What you have to do: In how many lines of the data does the word "view" appear? Give the number by itself.

[Document understanding data]
----------------
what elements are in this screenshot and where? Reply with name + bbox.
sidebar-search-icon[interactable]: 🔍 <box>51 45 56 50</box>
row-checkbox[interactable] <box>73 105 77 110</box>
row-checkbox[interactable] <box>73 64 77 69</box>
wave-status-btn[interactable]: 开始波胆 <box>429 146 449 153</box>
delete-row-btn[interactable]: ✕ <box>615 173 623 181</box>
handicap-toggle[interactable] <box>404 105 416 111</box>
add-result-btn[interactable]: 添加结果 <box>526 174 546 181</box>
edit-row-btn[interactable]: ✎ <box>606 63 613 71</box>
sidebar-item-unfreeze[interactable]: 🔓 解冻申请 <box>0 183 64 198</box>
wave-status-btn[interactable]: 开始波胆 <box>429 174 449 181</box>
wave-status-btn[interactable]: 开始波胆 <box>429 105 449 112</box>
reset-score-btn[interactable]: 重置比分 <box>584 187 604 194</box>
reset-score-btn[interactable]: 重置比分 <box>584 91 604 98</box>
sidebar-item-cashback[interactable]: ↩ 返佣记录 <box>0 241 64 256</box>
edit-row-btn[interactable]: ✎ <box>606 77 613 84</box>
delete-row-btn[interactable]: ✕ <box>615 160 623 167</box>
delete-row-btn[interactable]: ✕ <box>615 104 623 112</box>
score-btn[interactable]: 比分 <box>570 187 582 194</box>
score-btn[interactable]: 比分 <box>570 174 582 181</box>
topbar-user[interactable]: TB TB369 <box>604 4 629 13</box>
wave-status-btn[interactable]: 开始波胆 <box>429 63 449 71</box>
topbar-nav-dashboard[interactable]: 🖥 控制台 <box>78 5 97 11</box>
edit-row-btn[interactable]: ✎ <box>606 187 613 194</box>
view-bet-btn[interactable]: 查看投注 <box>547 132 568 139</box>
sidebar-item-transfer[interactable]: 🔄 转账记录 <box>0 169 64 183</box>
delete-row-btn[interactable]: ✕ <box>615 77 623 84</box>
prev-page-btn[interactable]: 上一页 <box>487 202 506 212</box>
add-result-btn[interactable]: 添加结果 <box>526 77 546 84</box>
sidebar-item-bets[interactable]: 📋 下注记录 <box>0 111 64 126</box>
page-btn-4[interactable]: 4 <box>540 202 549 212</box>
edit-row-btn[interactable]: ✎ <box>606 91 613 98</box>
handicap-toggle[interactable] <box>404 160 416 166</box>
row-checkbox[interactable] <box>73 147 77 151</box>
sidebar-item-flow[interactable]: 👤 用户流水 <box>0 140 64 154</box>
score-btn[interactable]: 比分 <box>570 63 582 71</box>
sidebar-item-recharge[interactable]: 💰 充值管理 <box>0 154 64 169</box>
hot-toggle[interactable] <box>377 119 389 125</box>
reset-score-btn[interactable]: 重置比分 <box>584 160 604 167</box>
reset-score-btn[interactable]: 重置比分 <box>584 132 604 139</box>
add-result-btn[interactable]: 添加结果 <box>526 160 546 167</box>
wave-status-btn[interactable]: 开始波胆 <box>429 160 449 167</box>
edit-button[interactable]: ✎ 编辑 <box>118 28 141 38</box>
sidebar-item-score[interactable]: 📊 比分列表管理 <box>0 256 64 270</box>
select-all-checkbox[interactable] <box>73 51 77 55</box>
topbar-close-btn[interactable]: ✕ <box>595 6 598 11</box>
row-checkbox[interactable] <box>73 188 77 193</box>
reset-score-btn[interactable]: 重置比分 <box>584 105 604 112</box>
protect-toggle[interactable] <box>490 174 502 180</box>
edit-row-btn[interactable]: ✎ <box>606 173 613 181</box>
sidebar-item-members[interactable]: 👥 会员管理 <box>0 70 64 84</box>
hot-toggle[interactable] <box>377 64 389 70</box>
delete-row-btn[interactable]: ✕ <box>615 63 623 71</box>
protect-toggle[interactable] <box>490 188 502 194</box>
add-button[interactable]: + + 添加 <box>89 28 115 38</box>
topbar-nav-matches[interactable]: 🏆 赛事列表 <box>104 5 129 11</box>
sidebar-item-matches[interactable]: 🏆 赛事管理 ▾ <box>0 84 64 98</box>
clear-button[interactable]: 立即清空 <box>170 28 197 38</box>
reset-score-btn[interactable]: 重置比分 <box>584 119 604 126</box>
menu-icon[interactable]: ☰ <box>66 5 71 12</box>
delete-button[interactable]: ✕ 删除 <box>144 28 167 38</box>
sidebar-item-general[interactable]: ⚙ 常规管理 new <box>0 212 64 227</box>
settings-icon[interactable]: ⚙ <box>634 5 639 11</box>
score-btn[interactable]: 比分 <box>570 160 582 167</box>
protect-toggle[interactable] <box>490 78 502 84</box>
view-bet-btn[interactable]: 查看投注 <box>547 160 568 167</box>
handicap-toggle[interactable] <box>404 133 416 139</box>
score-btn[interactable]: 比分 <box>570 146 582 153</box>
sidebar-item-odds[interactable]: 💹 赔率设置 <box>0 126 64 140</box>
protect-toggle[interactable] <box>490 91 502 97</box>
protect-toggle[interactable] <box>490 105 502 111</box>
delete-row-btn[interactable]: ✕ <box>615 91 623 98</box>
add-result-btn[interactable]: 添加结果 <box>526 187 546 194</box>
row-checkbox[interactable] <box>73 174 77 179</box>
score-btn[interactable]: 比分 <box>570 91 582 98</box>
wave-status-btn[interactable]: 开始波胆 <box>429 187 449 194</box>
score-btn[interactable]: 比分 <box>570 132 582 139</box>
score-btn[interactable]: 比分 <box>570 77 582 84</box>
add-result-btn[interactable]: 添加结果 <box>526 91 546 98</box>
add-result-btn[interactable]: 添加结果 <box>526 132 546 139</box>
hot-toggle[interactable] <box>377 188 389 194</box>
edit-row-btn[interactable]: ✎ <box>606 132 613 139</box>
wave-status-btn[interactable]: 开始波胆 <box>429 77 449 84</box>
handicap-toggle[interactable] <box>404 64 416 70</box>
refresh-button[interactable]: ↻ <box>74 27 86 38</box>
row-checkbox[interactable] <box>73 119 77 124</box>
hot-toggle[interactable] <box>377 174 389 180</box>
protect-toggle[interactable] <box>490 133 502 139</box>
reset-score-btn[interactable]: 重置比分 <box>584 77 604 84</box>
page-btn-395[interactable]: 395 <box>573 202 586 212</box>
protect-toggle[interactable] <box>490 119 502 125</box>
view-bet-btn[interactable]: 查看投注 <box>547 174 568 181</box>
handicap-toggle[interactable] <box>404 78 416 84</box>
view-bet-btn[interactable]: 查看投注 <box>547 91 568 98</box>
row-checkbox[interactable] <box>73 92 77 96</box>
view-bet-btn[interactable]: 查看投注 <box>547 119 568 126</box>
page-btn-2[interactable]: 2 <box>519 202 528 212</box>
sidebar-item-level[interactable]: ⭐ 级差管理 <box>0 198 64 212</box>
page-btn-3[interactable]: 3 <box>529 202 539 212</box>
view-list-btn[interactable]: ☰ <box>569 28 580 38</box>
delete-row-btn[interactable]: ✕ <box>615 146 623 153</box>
----------------
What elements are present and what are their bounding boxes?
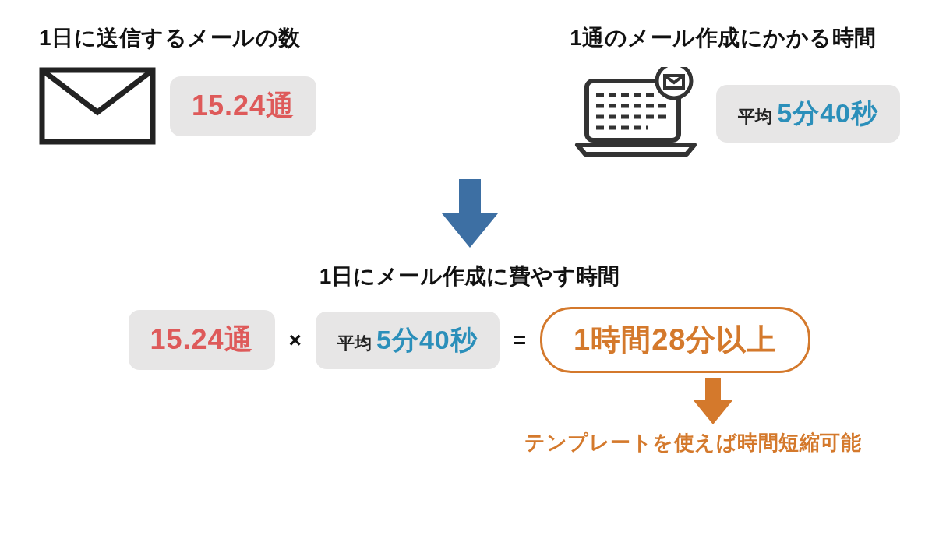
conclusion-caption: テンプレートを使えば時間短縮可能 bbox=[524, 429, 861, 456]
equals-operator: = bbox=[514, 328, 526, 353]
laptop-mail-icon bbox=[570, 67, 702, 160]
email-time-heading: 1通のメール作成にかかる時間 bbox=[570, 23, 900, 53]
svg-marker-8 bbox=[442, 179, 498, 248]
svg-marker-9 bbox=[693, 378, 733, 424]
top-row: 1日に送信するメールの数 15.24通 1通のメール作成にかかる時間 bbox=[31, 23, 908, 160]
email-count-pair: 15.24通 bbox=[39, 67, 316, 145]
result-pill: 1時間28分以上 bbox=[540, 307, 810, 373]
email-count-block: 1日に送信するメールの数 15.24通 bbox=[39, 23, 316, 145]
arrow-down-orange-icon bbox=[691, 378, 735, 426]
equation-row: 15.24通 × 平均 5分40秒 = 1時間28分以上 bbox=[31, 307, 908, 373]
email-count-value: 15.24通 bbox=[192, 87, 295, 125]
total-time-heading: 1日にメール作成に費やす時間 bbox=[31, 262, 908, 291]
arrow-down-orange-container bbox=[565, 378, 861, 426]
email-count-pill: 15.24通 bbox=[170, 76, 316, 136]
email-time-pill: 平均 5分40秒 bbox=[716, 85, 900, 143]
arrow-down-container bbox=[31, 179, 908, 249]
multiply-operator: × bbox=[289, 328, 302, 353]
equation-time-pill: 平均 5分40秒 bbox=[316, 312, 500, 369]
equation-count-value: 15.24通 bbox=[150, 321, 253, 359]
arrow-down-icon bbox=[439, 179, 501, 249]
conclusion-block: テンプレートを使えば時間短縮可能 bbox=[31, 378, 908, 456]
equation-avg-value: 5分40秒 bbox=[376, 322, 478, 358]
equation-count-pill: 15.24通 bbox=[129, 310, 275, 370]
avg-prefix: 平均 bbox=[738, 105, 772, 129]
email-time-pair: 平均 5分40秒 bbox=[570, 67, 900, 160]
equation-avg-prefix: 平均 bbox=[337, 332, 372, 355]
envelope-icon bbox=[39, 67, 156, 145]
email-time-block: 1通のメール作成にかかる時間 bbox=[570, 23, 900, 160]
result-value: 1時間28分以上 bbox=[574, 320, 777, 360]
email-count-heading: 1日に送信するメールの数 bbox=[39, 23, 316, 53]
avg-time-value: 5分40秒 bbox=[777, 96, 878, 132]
----------------
Answer to the problem: 6